I know for my department (Boston) we don’t take laterals. Although, we have in the past, I think the last time was maybe 2007. I’m pretty sure Quincy sometimes accepts laterals. For the most part I think it’s all about timing. Departments will open up to laterals when they need to basically. So to answer your question simply, your milage will vary.


----------



## kdk240 (Nov 7, 2002)

Agreed with the above post as well it all depends. We had someone leave (non cs) for hometown (cs) in fact one town over and had to everything soup to nuts except an academy. However they had to make sure 
in service was completed prior to starting and do a full fto.
That said i.have a friend how jumped ship from non cs to.cs, and pretty much walked in with a few very minor exceptions.


----------



## Bloodhound (May 20, 2010)

Yes, to go from a non-civil service pd to civil service department your only option is to take the exam and go through the whole process (including PAT). In most circumstances you would not need to repeat the acadmey.


----------



## KPD54 (Oct 30, 2020)

Why is it that everything in mass requires 12 tests, 15 academies and your left arm just to change departments


----------



## Spartan208 (May 1, 2021)

Thank you. I wasn’t sure if I the upcoming changes to POST, if I should be taking the civil service exam and will be treated like every other joe candidate completing every step. 

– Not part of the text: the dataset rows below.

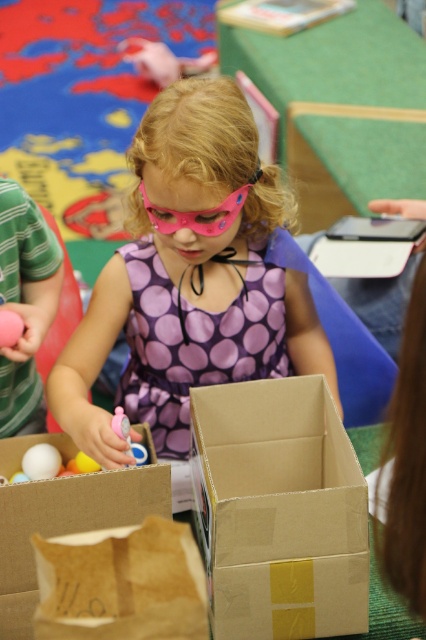 Question: Among these points, which one is nearest to the camera?

Choices:
 (A) (138, 259)
 (B) (51, 451)
 (C) (233, 221)

Answer: (B)

Question: Which object is the farthest from the white matte egg at center?

Choices:
 (A) brown paper bag at lower left
 (B) brown cardboard box at center
 (C) pink fabric mask at center

Answer: (A)

Question: Among these points, which one is farthest from the camera?

Choices:
 (A) (2, 609)
 (B) (239, 202)
 (C) (34, 458)
 (D) (129, 432)

Answer: (C)

Question: Does pink fabric mask at center lie behind purple dotted dress at center?

Choices:
 (A) yes
 (B) no

Answer: (B)

Question: Where is pink felt goggles at center located in relation to white matte egg at center in the image?

Choices:
 (A) right
 (B) left

Answer: (A)

Question: Does cardboard box at center appear over pink felt goggles at center?

Choices:
 (A) no
 (B) yes

Answer: (A)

Will any civil service town/cities make me re-take the academy?


----------



## AB7 (Feb 12, 2019)

Spartan208 said:


> Thank you. I wasn’t sure if I the upcoming changes to POST, if I should be taking the civil service exam and will be treated like every other joe candidate completing every step.
> 
> Will any civil service town/cities make me re-take the academy?


There’s no guarantee that a larger city like Worcester, Springfield, or Boston will take your academy certification. Towns and small cities might. I’m sure if you end up in a small town that’s CS they’ll be glad to save the money on sending you there.


----------



## DPH1992 (Mar 29, 2019)

Spartan208 said:


> Thank you. I wasn’t sure if I the upcoming changes to POST, if I should be taking the civil service exam and will be treated like every other joe candidate completing every step.
> 
> Will any civil service town/cities make me re-take the academy?

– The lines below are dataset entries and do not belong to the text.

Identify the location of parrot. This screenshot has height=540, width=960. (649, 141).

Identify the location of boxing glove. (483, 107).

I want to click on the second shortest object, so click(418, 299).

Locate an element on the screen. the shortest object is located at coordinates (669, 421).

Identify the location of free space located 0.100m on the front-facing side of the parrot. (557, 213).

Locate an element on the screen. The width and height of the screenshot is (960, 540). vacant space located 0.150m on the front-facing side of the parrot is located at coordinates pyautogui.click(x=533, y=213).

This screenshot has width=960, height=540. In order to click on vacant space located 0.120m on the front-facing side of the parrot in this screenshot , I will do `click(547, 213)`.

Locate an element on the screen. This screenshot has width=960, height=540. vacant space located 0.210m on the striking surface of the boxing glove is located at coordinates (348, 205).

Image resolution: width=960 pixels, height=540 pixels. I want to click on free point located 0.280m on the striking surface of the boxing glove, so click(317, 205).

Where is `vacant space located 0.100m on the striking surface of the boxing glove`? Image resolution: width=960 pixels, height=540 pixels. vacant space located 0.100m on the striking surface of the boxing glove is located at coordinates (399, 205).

Boston will make you jump through all the hoops. From the CS exam and everything in between leading up to the academy. Last time Boston accepted laterals was 2007 or 2008 in which case they didn’t need to go through the academy. Not to mention you’ll need residence status in Boston, very few people get on that don’t live in the city.


----------



## Roy Fehler (Jun 15, 2010)

Spartan208 said:


> Thank you. I wasn’t sure if I the upcoming changes to POST, if I should be taking the civil service exam and will be treated like every other joe candidate completing every step.
> 
> Will any civil service town/cities make me re-take the academy?

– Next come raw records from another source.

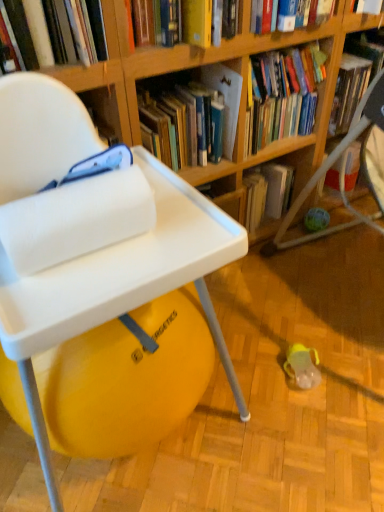 Question: Is hardcover book at upper left, which appears as the 3th book when viewed from the right, inside or outside of wooden bookshelf at center, which appears as the second shelf when viewed from the front?

Choices:
 (A) inside
 (B) outside

Answer: (B)

Question: From a real-world perspective, is hardcover book at upper left, which is counted as the first book, starting from the left, physically located above or below wooden bookshelf at center, placed as the 2th shelf when sorted from left to right?

Choices:
 (A) above
 (B) below

Answer: (A)

Question: Based on their relative distances, which object is farther from the white plastic chair at left?

Choices:
 (A) wooden bookshelf at center, positioned as the first shelf in right-to-left order
 (B) hardcover book at upper center, marked as the 2th book in a right-to-left arrangement
 (C) hardcover book at upper left, which appears as the 3th book when viewed from the right
 (D) wooden bookshelf at upper center, the 1th shelf positioned from the front
 (E) hardcover book at upper center, arranged as the first book when viewed from the right

Answer: (A)

Question: Estimate the real-world distances between objects in this image. Which object is closer to the hardcover book at upper center, the second book from the left?

Choices:
 (A) hardcover book at upper left, which is counted as the first book, starting from the left
 (B) wooden bookshelf at upper center, the first shelf viewed from the left
 (C) wooden bookshelf at center, the 1th shelf viewed from the back
 (D) white plastic chair at left
 (E) hardcover book at upper center, arranged as the third book when viewed from the left

Answer: (B)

Boston will make you go through their academy, I’ve heard that Transit might as well.

It’s very important that you “learn” things you already know with a new patch on your janitor khakis. 🙄


----------



## Bloodhound (May 20, 2010)

Roy Fehler said:


> Boston will make you go through their academy, I’ve heard that Transit might as well.
> 
> It’s very important that you “learn” things you already know with a new patch on your janitor khakis. 🙄


Unless you were part of the special lateral transfer group of 2007 where Ed Davis needed to take laterals so all his buddies from Lowell PD could join him when he became Commissioner of Boston.


----------